Item does not contain fulltextBACKGROUND: Thrombin potently activates platelets through the protease-activated receptor PAR-1. Vorapaxar is a novel antiplatelet agent that selectively inhibits the cellular actions of thrombin through antagonism of PAR-1. METHODS: We randomly assigned 26,449 patients who had a history of myocardial infarction, ischemic stroke, or peripheral arterial disease to receive vorapaxar (2.5 mg daily) or matching placebo and followed them for a median of 30 months. The primary efficacy end point was the composite of death from cardiovascular causes, myocardial infarction, or stroke. After 2 years, the data and safety monitoring board recommended discontinuation of the study treatment in patients with a history of stroke owing to the risk of intracranial hemorrhage.
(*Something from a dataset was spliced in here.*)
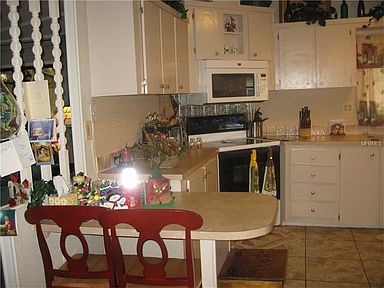 The image size is (384, 288). What are the coordinates of `beige melamine wall mounted kitchen table` in the screenshot? It's located at (241, 220). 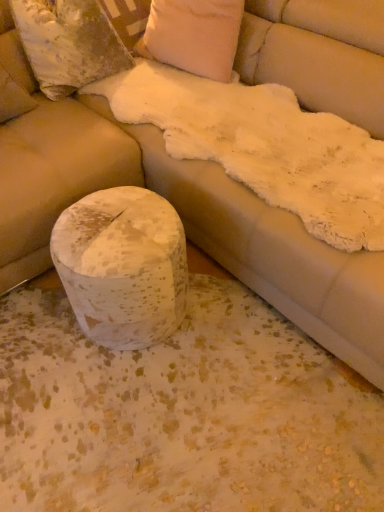 This screenshot has width=384, height=512. I want to click on distressed fabric pillow at upper left, so click(x=69, y=42).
RESULTS: At 3 years, the primary end point had occurred in 1028 patients (9.3%) in the vorapaxar group and in 1176 patients (10.5%) in the placebo group (hazard ratio for the vorapaxar group, 0.87; 95% confidence interval [CI], 0.80 to 0.94; P<0.001). Cardiovascular death, myocardial infarction, stroke, or recurrent ischemia leading to revascularization occurred in 1259 patients (11.2%) in the vorapaxar group and 1417 patients (12.4%) in the placebo group (hazard ratio, 0.88; 95% CI, 0.82 to 0.95; P=0.001). Moderate or severe bleeding occurred in 4.2% of patients who received vorapaxar and 2.5% of those who received placebo (hazard ratio, 1.66; 95% CI, 1.43 to 1.93; P<0.001). There was an increase in the rate of intracranial hemorrhage in the vorapaxar group (1.0%, vs. 0.5% in the placebo group; P<0.001). CONCLUSIONS: Inhibition of PAR-1 with vorapaxar reduced the risk of cardiovascular death or ischemic events in patients with stable atherosclerosis who were receiving standard therapy. However, it increased the risk of moderate or severe bleeding, including intracranial hemorrhage. (Funded by Merck; TRA 2P-TIMI 50 ClinicalTrials.gov number, NCT00526474.)